A ‘karité’, que significa árvore de manteiga, é exclusiva do continente africano, mais precisamente da sua região oeste, uma vez que precisa do clima presente entre o sahel e as savanas para se desenvolver. Há séculos, o uso de sua manteiga faz parte da história econômica e social local. Tradicionalmente, além da aplicação cosmética, o produto é, por exemplo, utilizado na culinária burkinabé, na preparação de alimentos e reforço de molhos e cozidos. Do ponto de vista da medicina tradicional e terapêutica, é aplicada no tratamento de dores musculares, reumatismos, luxações, torções e queimaduras, sendo o acessório principal das massagens corporais. Além disso, por conta de suas propriedades cicatrizantes, é empregada para acelerar a cura do cordão umbilical, o fortalecimento de músculos e a cura de estrias.
No entanto, quando o assunto é a manteiga, o que se destaca são seus atributos cosméticos. Com fortes propriedades regenerativas e restauradores e sua composição recheada de vitamina A, D, E e F, a manteiga foi durante séculos e ainda é a fonte de beleza das mulheres da África do Oeste. Empregada para solucionar problemas de desidratação e descamação e também como protetor solar natural, a planta é considerada um presente da natureza para lá de útil contra o clima seco do sahel. Outro foco estético é o cabelo, contribuindo para suavização do couro cabeludo, prevenção de caspas e para a definição de penteados de homens e mulheres, um status social importante na cuidadosa e detalhada estética burkinabè. Ainda, adicionada de outros produtos locais como raspas de limão e óleo de coco, o produto transforma-se em um dos perfumes preferidos da região.
Para o ciclo da manteiga de karité, o conhecimento local é imprescindível. Passados de geração em geração, as técnicas de produção e colheita são o segredo que impulsionaram a circulação ativa do produto e sua valorização econômica. Para a coleta, a árvore precisa alcançar 15 anos de idade, período em que ela começa a dar os seus frutos, que se assemelham a forma de um abacate, com polpa doce e semente coberta por uma casca fina. A produção média é de 15 a 20 quilos de frutas frescas por árvore a cada estação, o que significa quatro quilos do produto seco e dois quilos da manteiga. Os frutos só são colhidos depois que, naturalmente, caem no chão, uma vez que os pendurados na árvore não são maduros o suficiente para a produção do óleo.
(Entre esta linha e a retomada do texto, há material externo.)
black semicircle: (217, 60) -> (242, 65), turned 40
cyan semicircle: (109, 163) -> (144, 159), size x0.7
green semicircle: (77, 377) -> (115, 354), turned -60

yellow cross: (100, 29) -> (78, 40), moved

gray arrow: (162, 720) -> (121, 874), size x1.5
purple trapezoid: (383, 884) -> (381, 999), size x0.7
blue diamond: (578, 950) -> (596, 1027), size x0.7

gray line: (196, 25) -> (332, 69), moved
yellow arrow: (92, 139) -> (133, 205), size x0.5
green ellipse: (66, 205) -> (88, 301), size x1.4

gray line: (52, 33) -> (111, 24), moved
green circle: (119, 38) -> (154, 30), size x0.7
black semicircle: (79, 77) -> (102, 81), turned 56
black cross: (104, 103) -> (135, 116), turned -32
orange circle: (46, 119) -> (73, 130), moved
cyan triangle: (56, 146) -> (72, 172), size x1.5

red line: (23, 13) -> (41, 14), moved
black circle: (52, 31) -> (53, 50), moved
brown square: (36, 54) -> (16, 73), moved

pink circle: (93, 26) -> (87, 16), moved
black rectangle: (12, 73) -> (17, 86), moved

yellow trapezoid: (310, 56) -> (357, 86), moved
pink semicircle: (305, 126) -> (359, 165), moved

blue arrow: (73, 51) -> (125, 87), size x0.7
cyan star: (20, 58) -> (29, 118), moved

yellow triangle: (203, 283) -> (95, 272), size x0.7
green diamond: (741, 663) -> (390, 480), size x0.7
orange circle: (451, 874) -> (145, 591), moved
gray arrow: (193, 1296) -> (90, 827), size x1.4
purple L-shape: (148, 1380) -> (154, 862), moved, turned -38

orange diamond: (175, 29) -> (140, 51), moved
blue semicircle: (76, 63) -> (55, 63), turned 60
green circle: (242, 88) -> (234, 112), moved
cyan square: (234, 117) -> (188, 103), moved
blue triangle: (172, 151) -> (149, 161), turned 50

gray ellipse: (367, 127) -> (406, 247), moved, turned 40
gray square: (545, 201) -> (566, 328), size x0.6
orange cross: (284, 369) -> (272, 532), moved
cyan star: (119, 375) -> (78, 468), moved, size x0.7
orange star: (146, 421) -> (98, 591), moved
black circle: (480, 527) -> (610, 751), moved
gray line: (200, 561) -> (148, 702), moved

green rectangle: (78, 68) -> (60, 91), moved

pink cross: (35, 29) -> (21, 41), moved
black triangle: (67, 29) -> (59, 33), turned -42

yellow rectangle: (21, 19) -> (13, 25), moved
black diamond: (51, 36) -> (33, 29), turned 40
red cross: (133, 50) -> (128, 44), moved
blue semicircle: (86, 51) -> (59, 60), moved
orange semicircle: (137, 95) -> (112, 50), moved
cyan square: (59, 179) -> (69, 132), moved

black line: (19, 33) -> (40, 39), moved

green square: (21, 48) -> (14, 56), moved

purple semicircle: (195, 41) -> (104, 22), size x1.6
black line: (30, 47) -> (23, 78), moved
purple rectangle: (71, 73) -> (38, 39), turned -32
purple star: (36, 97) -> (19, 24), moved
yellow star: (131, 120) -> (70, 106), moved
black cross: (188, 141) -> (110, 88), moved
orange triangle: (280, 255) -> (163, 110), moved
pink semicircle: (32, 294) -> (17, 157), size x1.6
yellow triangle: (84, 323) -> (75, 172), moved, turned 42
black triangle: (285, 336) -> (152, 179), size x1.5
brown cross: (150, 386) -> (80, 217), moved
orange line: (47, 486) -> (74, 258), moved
A coleta é sempre feita por mulheres, que transportam até 40 quilos do fruto por dia cada uma em grandes cestos para as vilas, onde será a extraída a manteiga das amêndoas.
Uma vez lavadas e secas na sombra, é realizado um processo manual de moagem com o tradicional pilão africano, para em seguida a torragem. O próximo passo é a imersão em água até a formação de uma pasta grossa, que será fervida para eliminar as impurezas e separar a manteiga de outros componentes, que se depositam no fundo da panela. O produto final é a superfície flutuante, que é filtrada e embalada, pronta para um dos seus destinos: temperar alimentos, aliviar dores musculares, proteger o corpo dos efeitos ambientais, combater rugas e ressecamento, hidratar a pele, cicatrizar machucados, atrasar o envelhecimento, aliviar tendinites, ajudar no tratamento de espinhas, alergias e picadas de insetos e por aí vai! Com tantos benefícios, não é difícil de entender a paixão nacional pelo produto ou sua explosão no mercado cosmético internacional. Burkina, literalmente, está colhendo os frutos de sua preservada e elaborada cultura.